Il massaggio è stato usato per trattare i muscoli doloranti e feriti per più di 3000 anni e oggi molti atleti giurano che le pistole per massaggi riabilitano i loro corpi. Ma oltre a far star bene le persone, queste “meccanoterapie” migliorano effettivamente la guarigione dopo un grave infortunio? Secondo un nuovo studio dei ricercatori del Wyss Institute for Biologically Inspired Engineering di Harvard e della John A. Paulson School of Engineering and Applied Sciences (SEAS), la risposta è “sì”.
Utilizzando un sistema robotico progettato su misura per fornire forze di compressione coerenti e regolabili ai muscoli delle gambe dei topi, il team ha scoperto che questo carico meccanico (ML) elimina rapidamente le cellule immunitarie chiamate neutrofili dal tessuto muscolare gravemente ferito. Questo processo ha anche rimosso le citochine infiammatorie rilasciate dai neutrofili dai muscoli, migliorando il processo di rigenerazione delle fibre muscolari. La ricerca è pubblicata su Science Translational Medicine .

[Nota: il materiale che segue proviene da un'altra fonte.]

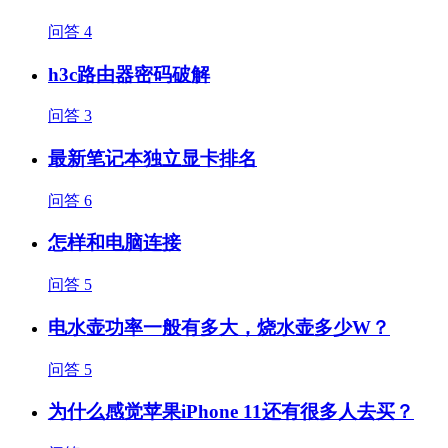
问答
4
h3c路由器密码破解
问答
3
最新笔记本独立显卡排名
问答
6
怎样和电脑连接
问答
5
电水壶功率一般有多大，烧水壶多少W？
问答
5
为什么感觉苹果iPhone 11还有很多人去买？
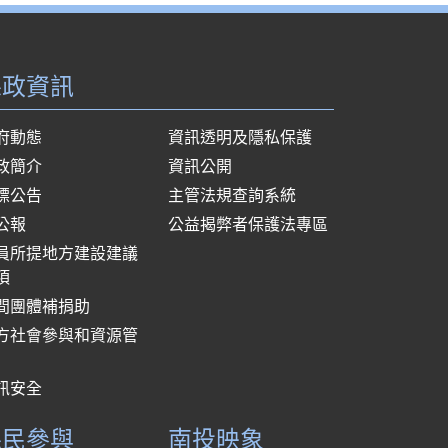
縣政資訊
府動態
資訊透明及隱私保護
政簡介
資訊公開
標公告
主管法規查詢系統
公報
公益揭弊者保護法專區
員所提地方建設建議
項
間團體補捐助
方社會參與和資源管
訊安全
縣民參與
南投映象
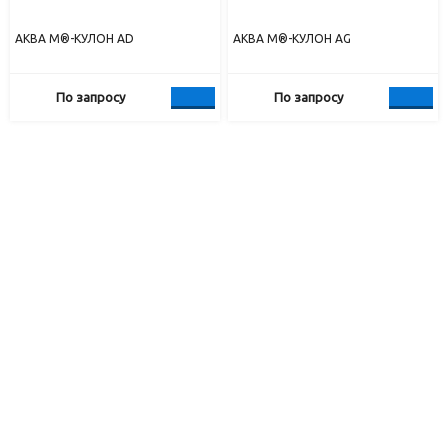
АКВА М®-КУЛОН AD
АКВА М®-КУЛОН AG
По запросу
По запросу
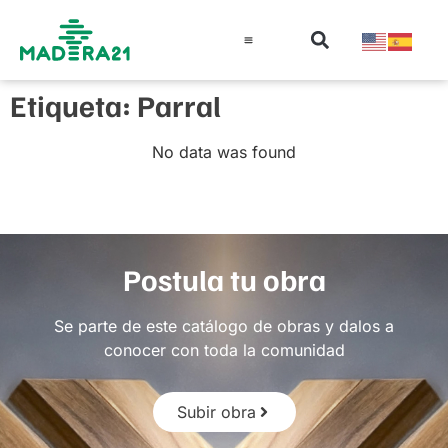
Información técnica
Educación en madera
Guía de la Madera
Etiqueta: Parral
No data was found
Postula tu obra
Se parte de este catálogo de obras y dalos a
conocer con toda la comunidad
Subir obra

“Molte persone hanno cercato di studiare gli effetti benefici del massaggio e di altre meccanoterapia sul corpo, ma fino a quel momento non era stato fatto in modo sistematico e riproducibile. Il nostro lavoro mostra una connessione molto chiara tra stimolazione meccanica e funzione immunitaria. Ciò promette di rigenerare un’ampia varietà di tessuti tra cui ossa, tendini, capelli e pelle e può essere utilizzato anche in pazienti con malattie che impediscono l’uso di interventi basati sui farmaci”, ha affermato il primo autore Bo Ri Seo, Ph.D. ., che è un borsista post-dottorato nel laboratorio del membro della facoltà principale Dave Mooney, Ph.D. al Wyss Institute e SEAS.

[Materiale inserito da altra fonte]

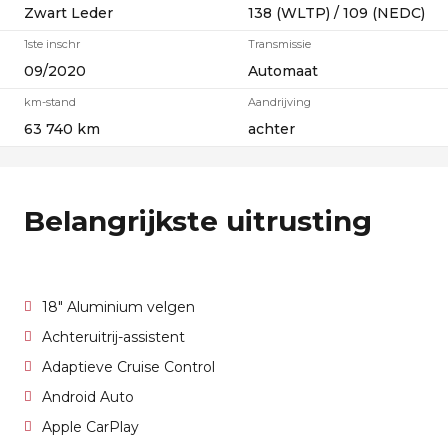
Zwart Leder
138 (WLTP) / 109 (NEDC)
1ste inschr
Transmissie
09/2020
Automaat
km-stand
Aandrijving
63 740 km
achter
Belangrijkste uitrusting
18" Aluminium velgen
Achteruitrij-assistent
Adaptieve Cruise Control
Android Auto
Apple CarPlay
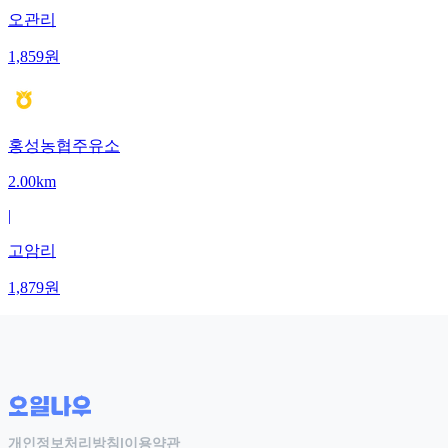
오관리
1,859
원
홍성농협주유소
2.00km
|
고암리
1,879
원
개인정보처리방침
|
이용약관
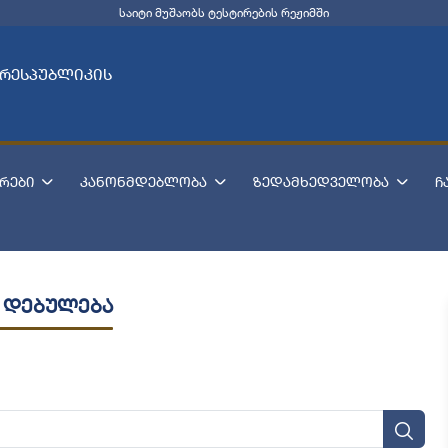
საიტი მუშაობს ტესტირების რეჟიმში
 რესპუბლიკის
რები
კანონმდებლობა
ზედამხედველობა
ჩ
 დებულება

Una pistola da massaggio più meticolosa
Seo e i suoi coautori hanno iniziato a esplorare gli effetti della meccanoterapia sui tessuti danneggiati nei topi diversi anni fa e hanno scoperto che ha raddoppiato il tasso di rigenerazione muscolare e ridotto le cicatrici tissutali nel corso di due settimane. Eccitato dall’idea che la stimolazione meccanica da sola possa favorire la rigenerazione e migliorare la funzione muscolare, il team ha deciso di indagare più a fondo esattamente come funzionava quel processo nel corpo e di capire quali parametri avrebbero massimizzato la guarigione.
Hanno collaborato con esperti di robotica morbida nell’Harvard Biodesign Lab, guidati dal membro della Wyss Associate Faculty Conor Walsh, Ph.D. , per creare un piccolo dispositivo che utilizzasse sensori e attuatori per monitorare e controllare la forza applicata all’arto di un topo. “Il dispositivo che abbiamo creato ci consente di controllare con precisione parametri come la quantità e la frequenza della forza applicata, consentendo un approccio molto più sistematico alla comprensione della guarigione dei tessuti di quanto sarebbe possibile con un approccio manuale”, ha affermato il co-secondo autore Christopher Payne, Ph. D., un ex Postdoctoral Fellow presso il Wyss Institute e l’Harvard Biodesign Lab che ora è un ingegnere robotico presso Viam, Inc.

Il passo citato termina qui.